(Saved data entries)
• • • • • • •

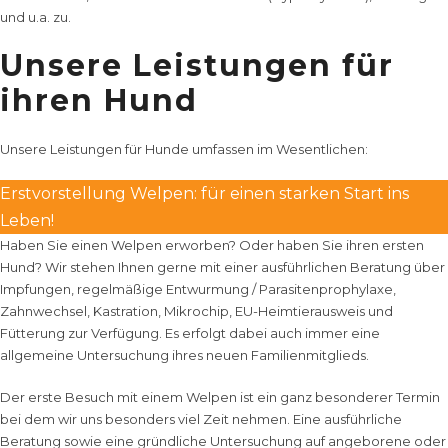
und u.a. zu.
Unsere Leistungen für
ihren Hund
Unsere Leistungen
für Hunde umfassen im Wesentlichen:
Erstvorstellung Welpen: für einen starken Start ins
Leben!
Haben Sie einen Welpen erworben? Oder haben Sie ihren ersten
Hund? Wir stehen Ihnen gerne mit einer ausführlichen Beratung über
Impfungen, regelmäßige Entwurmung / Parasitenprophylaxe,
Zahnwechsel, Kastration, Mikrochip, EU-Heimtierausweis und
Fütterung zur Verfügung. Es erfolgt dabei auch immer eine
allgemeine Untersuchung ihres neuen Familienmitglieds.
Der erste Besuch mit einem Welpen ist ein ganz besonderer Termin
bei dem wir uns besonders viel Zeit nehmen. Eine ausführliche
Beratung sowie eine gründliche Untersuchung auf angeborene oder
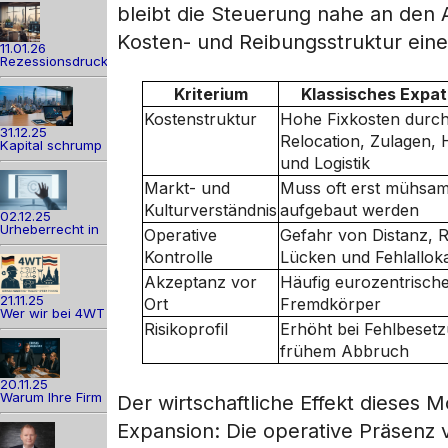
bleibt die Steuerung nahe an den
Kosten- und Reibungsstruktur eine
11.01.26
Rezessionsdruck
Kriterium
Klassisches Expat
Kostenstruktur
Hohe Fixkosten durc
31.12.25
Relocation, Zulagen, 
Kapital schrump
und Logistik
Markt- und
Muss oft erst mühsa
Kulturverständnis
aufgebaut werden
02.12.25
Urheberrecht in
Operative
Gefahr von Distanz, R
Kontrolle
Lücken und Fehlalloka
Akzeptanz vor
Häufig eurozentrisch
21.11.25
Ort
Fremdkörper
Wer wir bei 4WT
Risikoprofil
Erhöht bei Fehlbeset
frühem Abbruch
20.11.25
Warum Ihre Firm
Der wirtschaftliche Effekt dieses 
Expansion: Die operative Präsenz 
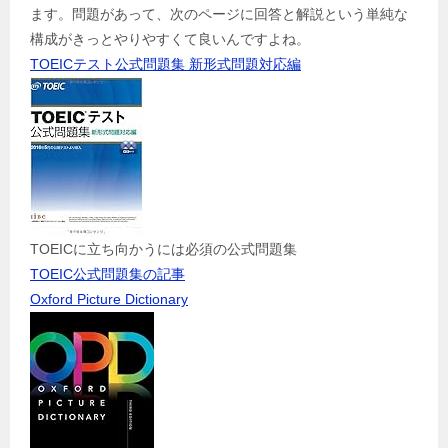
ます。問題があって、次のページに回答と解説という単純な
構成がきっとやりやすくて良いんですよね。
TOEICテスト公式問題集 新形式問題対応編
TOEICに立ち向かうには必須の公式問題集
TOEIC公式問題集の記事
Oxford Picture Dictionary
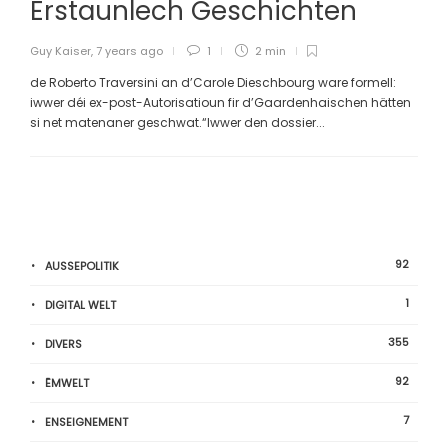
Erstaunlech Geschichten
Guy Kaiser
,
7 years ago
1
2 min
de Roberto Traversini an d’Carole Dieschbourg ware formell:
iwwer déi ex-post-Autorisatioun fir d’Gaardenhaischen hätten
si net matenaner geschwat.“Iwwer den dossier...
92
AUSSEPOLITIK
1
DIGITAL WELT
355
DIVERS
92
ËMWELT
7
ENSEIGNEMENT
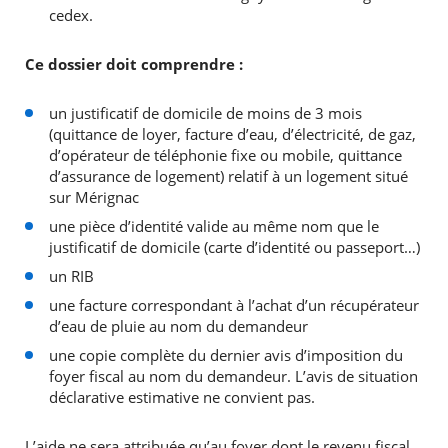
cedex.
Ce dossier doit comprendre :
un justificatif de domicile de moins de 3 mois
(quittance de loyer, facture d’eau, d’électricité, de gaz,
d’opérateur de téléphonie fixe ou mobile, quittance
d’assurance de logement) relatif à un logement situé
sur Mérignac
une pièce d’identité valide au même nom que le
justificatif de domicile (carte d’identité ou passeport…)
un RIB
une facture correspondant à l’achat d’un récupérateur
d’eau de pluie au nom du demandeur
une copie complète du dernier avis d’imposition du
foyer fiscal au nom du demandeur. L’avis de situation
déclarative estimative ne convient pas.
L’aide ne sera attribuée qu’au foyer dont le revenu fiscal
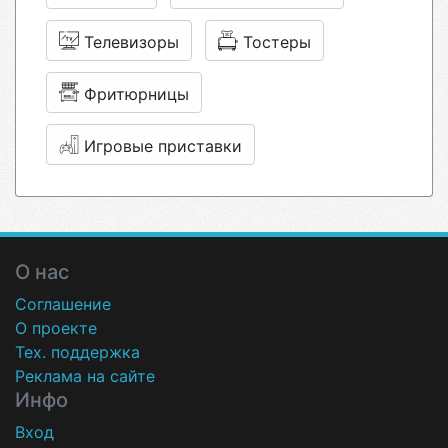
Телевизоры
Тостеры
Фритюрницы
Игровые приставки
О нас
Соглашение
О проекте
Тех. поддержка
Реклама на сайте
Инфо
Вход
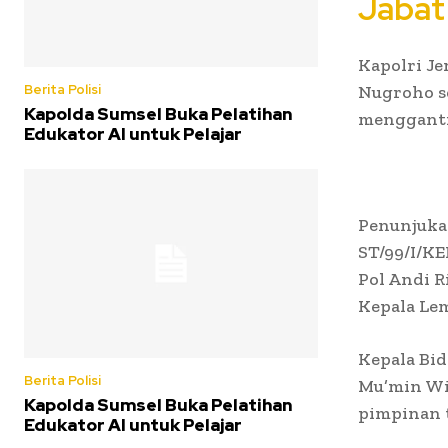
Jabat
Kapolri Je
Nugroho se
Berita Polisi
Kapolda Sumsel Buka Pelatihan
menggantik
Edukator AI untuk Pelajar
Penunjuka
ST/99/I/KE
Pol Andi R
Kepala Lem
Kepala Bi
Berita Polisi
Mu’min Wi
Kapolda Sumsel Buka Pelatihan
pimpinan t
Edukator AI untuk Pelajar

• • • • • • •

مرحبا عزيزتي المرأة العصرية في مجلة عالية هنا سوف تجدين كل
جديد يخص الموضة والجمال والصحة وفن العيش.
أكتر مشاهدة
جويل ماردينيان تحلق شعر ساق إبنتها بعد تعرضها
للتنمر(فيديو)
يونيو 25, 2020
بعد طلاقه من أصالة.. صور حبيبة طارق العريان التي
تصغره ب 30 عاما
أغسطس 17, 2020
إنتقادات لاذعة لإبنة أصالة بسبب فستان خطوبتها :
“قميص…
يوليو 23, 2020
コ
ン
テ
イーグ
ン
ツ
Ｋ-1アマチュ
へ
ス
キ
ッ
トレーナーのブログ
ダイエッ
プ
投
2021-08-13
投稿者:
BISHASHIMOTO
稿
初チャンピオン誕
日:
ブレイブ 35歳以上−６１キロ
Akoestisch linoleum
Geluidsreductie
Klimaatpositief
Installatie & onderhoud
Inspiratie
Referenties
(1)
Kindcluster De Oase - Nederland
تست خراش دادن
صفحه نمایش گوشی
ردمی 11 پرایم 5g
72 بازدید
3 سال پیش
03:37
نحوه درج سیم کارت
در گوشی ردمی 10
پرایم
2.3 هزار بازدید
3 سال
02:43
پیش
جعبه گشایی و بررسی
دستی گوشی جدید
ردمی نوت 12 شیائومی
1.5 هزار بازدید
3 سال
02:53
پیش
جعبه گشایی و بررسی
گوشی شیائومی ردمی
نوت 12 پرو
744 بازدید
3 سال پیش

• • • • • • •

The problem
Pictures do not belong in the answer. Return the lines above starting at the one with "Beratung sowie eine" and ending at the one with "TOEIC公式問題集の記事", both kept, exactly.

Answer box
Beratung sowie eine gründliche Untersuchung auf angeborene oder
bleibt die Steuerung nahe an den
Kosten- und Reibungsstruktur eine
11.01.26
Rezessionsdruck
Kriterium
Klassisches Expat
Kostenstruktur
Hohe Fixkosten durc
31.12.25
Relocation, Zulagen, 
Kapital schrump
und Logistik
Markt- und
Muss oft erst mühsa
Kulturverständnis
aufgebaut werden
02.12.25
Urheberrecht in
Operative
Gefahr von Distanz, R
Kontrolle
Lücken und Fehlalloka
Akzeptanz vor
Häufig eurozentrisch
21.11.25
Ort
Fremdkörper
Wer wir bei 4WT
Risikoprofil
Erhöht bei Fehlbeset
frühem Abbruch
20.11.25
Warum Ihre Firm
Der wirtschaftliche Effekt dieses 
Expansion: Die operative Präsenz 
ます。問題があって、次のページに回答と解説という単純な
構成がきっとやりやすくて良いんですよね。
TOEICテスト公式問題集 新形式問題対応編
TOEICに立ち向かうには必須の公式問題集
TOEIC公式問題集の記事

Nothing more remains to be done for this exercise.